Pretty much every ISP out there (that's consumer level) blocks port 25 these days in efforts to prevent bot machines sending spam (of course all teh new bot machines just avoid port 25 but let's not get into that).

It's surprising that many ISP also block other common (and useful!) ports now, like 5900-5999 (VNC) which is frustrating.


----------



## 8127972 (Sep 8, 2005)

mguertin said:


> Pretty much every ISP out there (that's consumer level) blocks port 25 these days in efforts to prevent bot machines sending spam (of course all teh new bot machines just avoid port 25 but let's not get into that).
> 
> It's surprising that many ISP also block other common (and useful!) ports now, like 5900-5999 (VNC) which is frustrating.
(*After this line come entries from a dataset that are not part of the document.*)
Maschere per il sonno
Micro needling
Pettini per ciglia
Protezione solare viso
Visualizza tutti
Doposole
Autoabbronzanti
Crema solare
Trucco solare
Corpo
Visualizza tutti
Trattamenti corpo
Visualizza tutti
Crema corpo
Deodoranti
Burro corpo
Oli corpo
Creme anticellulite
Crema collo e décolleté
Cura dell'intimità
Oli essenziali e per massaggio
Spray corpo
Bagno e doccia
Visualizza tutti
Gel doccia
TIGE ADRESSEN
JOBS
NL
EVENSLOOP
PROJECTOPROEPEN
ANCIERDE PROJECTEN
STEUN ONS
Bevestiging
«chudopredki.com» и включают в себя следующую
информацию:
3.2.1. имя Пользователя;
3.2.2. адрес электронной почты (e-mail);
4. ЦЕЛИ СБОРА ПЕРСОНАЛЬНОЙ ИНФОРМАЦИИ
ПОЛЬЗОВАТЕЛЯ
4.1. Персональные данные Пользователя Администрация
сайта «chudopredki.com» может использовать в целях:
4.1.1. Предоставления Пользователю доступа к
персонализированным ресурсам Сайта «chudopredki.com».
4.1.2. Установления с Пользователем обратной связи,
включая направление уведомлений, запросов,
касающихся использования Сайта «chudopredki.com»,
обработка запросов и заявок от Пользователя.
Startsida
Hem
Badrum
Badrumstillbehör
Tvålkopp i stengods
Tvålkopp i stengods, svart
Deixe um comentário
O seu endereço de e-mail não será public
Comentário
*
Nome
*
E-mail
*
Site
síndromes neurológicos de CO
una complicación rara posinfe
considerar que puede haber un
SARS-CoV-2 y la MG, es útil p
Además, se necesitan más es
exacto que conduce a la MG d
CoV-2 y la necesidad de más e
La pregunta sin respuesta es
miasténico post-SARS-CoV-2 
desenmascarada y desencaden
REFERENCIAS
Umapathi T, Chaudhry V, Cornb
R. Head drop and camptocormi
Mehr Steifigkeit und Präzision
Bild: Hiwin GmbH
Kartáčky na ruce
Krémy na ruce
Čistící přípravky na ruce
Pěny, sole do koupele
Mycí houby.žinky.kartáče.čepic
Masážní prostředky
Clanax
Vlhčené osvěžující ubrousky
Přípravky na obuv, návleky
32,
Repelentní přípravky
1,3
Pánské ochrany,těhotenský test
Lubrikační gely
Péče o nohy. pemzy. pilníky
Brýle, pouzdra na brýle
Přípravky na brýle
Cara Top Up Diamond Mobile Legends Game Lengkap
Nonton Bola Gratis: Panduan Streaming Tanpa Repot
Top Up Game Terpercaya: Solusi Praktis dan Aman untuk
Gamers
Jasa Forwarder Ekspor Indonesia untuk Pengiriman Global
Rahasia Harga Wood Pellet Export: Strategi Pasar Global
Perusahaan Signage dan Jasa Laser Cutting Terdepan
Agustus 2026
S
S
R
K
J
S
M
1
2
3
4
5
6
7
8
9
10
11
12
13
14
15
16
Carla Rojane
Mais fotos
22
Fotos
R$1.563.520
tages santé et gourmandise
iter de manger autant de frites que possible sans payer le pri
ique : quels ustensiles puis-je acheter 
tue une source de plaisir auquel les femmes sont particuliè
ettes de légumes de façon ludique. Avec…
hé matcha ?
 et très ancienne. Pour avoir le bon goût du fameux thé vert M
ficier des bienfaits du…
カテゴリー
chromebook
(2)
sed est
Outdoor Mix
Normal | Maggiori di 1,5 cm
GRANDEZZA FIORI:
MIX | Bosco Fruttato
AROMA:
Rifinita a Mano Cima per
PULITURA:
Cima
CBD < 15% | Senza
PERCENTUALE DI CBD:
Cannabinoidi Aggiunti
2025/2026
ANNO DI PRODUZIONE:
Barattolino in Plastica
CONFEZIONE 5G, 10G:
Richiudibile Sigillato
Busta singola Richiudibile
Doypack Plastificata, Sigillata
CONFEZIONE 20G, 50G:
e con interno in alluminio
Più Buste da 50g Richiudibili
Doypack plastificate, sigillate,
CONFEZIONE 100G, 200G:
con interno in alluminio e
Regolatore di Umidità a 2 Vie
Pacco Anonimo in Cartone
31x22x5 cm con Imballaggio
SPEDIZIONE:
You've just highlighted why blocking ports is futile. I feel that ISP's should try to educate their customers about protecting their computer (Yeah I know, futile exercise, but still worthwhile IMHO) rather than simply taking the easy way out.


----------



## jaline (Jul 7, 2007)

What sucks is that our part of the suburbs can't get hi-speed, so our internet is forever slow! I hope they can remedy this problem in the future. We have Bell, and the speed is decent enough. 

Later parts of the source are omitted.